Un rôle dans l'alimentation, l'équilibre nutritionnel et le quotidien des enfants

Dans son rapport, la Défenseur des droits constate que "si une partie des constats effectués dans [le rapport de 2013] conservent leur pertinence six ans après", la situation a sensiblement évolué. En particulier, "l'accès à la restauration scolaire, qui constitue un corollaire du droit à l'éducation, joue un rôle de plus en plus important dans l'alimentation, l'équilibre nutritionnel et le quotidien des enfants". Ce rôle accru se double d'une fréquentation accrue, avec environ 70% des enfants des écoles primaires.

Dans ce contexte, le Défenseur des droits estime à la fois que "le rôle joué par la cantine apparaît [...] de plus en plus important pour certains enfants, en particulier les plus pauvres, le repas du midi pouvant constituer le seul repas complet et équilibré de la journée", mais que "le développement de la pauvreté contribue à fragiliser l'accès à ce service public" (obligatoire dans le secondaire, mais facultatif dans le primaire).

Vers la cantine obligatoire ?

En outre, les inégalités d'accès se doublent de fractures territoriales, en particulier au détriment des écoles situées en zones rurales ou périurbaines. Celles-ci se traduisent aussi dans les tarifs pratiqués, laissés au libre choix des collectivités. Or, le rapport estime que "pour les familles à revenus modestes, l'inscription à la cantine exige un taux d'effort proportionnellement plus élevé que pour les familles aisées et coûte souvent trop cher". Ceci est vrai notamment dans les petites villes et les communes rurales, qui ont tendance à pratiquer un tarif unique.

Face aux inégalités territoriales dans l'effectivité du droit à la restauration scolaire en école primaire – et tout en reconnaissant les difficultés budgétaires des collectivités –, le rapport plaide pour l'engagement d'une "réflexion sur l'évolution du statut de ce service public", autrement dit sur une possible obligation de mise en œuvre.
Le Défenseur des droits a calculé que 19.000 communes disposeraient d’un service de restauration scolaire (mais qu'avec les regroupement pédagogique intercommunal concentré ou dispersé, il est "difficile de savoir précisément combien d’écoles publiques ne disposent pas d’un service de cantine").

Des discriminations fondées sur des motifs prohibés

Le Défenseur des droits estime que "réserver l'accès à la cantine aux enfants dont les parents travaillent, restreindre l'accès à la cantine d'enfants en situation précaire ou ne pas mettre en œuvre l'obligation d'aménagement raisonnable constituent autant de discriminations fondées sur des motifs prohibés". Ces "aménagements raisonnables" portent notamment sur l'accès des enfants handicapés à la cantine (comme aux activités périscolaires). Le rapport demande également une clarification du rôle des MDPH (maisons départementales des personnes handicapées) en matière d'évaluation du besoin d'accompagnement de l'enfant.

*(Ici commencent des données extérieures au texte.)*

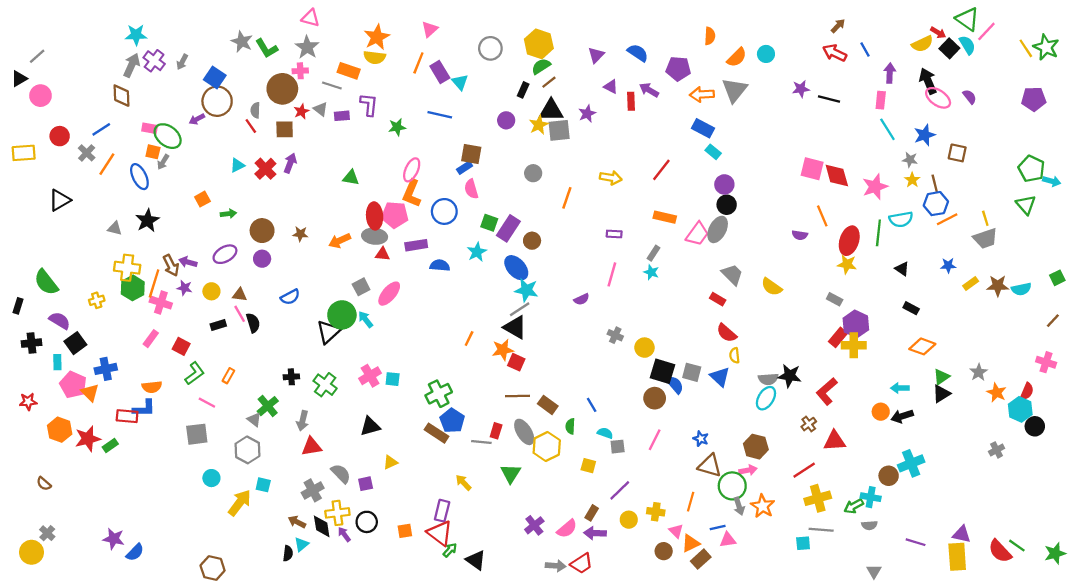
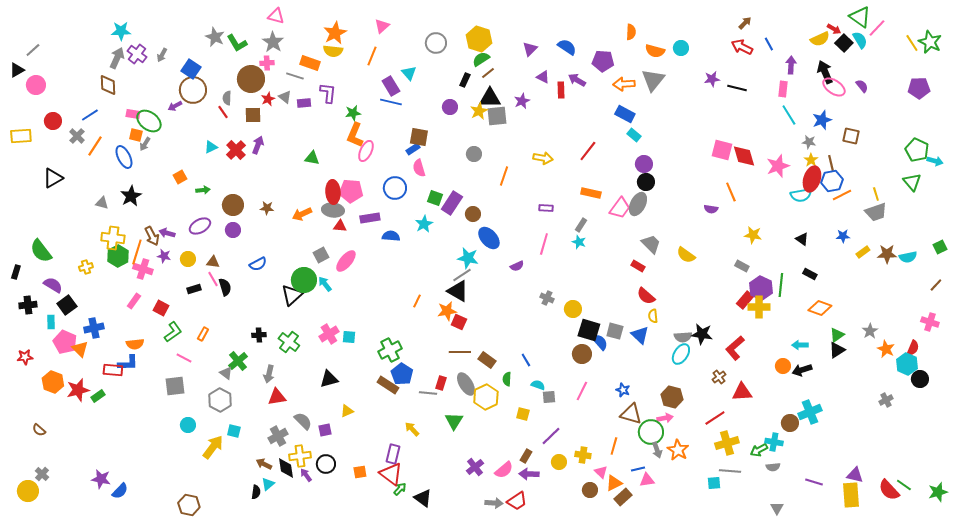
orange semicircle: (737, 57) -> (655, 51), turned 60
purple rectangle: (440, 72) -> (391, 86), moved
orange L-shape: (412, 193) -> (355, 135), moved
green line: (878, 233) -> (781, 285), moved
red ellipse: (849, 241) -> (812, 179), moved
blue ellipse: (516, 268) -> (489, 238), moved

Sur la tarification, le Défenseur des droits plaide pour la modulation des tarifs, qui "conditionnent largement l'effectivité du droit à la cantine pour tous". Il préconise également d'éviter tout impact sur les enfants des problèmes de paiement entre les parents et la collectivité. A ce titre, il appelle sans réserve à appelle à "bannir la pratique du 'déjeuner humiliant' visant à servir aux enfants des menus différenciés, afin de faire pression sur les parents" et à "ne pas recourir aux exclusions".

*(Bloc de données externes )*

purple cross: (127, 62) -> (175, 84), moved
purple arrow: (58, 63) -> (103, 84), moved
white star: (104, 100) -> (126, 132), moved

Menus de substitution : pas obligatoires, mais impossible à supprimer

Le rapport est plus partagé sur la question de l'adaptation des menus pour répondre aux choix philosophiques ou religieux des familles. Il rappelle en effet que la mise en place de repas de substitution est laissée à la libre initiative des collectivités. Mais il estime en revanche que "l'application du principe de laïcité, qui a pour corollaire le principe de neutralité des services publics, ne saurait justifier la suppression de menus de substitution sauf à constituer une discrimination fondée sur les convictions religieuses et porter atteinte tant à la liberté de conscience qu'à l'intérêt supérieur de l'enfant". En d'autres termes, il n'est pas obligatoire de prévoir des repas de substitution, mais il est interdit de les supprimer quand ils existent... Il est au demeurant à noter que la justice administrative s'est déjà prononcée à plusieurs reprises sur cette question (voir notre article ci-dessous du 5 novembre 2018). Le Défenseur des droits préconise d'engager une réflexion sur la généralisation du repas végétarien de substitution.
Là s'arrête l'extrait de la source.